Son muchos los que siguen percibiendo el protocolo como algo rígido, inflexible y centrado exclusivamente en cuestiones de etiqueta que afectan solo a la realeza. Es cierto que hasta hace poco tiempo la RAE definía protocolo como “regla ceremonial diplomática o palatina establecida por decreto o por costumbre”, una definición que ciertamente no se ajustaba a la realidad y que podía dar esa visión equivocada que tienen quienes presumen de “saltarse un protocolo” al que después culpan por no haber sido invitados a un determinado acto o no tener asignada la ubicación deseada en el mismo.

En más de una ocasión hemos escuchado como personas que necesitan y se sirven del protocolo en su trabajo, “presumen” de ser poco “protocolarios”. Hace un tiempo leí un artículo en el que cierta personalidad manifestaba no considerarse un “obsesionado del protocolo” porque la gente se podía dirigir a él de la forma que creyese más conveniente.

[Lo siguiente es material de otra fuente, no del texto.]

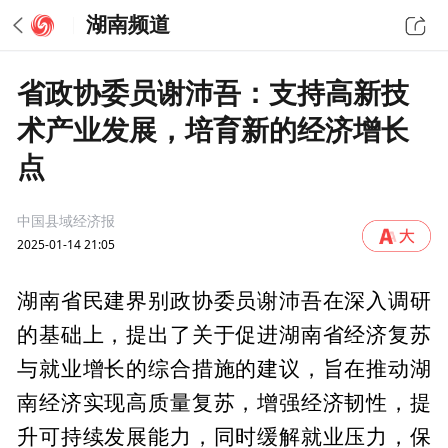
湖南频道
省政协委员谢沛吾：支持高新技
术产业发展，培育新的经济增长
点
中国县域经济报
2025-01-14 21:05
湖南省民建界别政协委员谢沛吾在深入调研
的基础上，提出了关于促进湖南省经济复苏
与就业增长的综合措施的建议，旨在推动湖
南经济实现高质量复苏，增强经济韧性，提
升可持续发展能力，同时缓解就业压力，保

Los de protocolo repetimos una y otra vez (aunque parece que no es suficiente) que el hecho de mostrar cercanía, amabilidad y de huir de la excesiva afectación en el trato, poco tiene que ver con no ser “protocolario”. Se trata únicamente de una cuestión de buena educación y de saber adaptarse a cada circunstancia, el respeto en el trato con los demás debe ser mutuo y tan arrogante es el que exige un determinado tratamiento a quien desconoce el uso del mismo, como quien conociendo las reglas básicas de la cortesía las incumple presumiendo de una “naturalidad” que en la mayoría de los casos resulta artificial.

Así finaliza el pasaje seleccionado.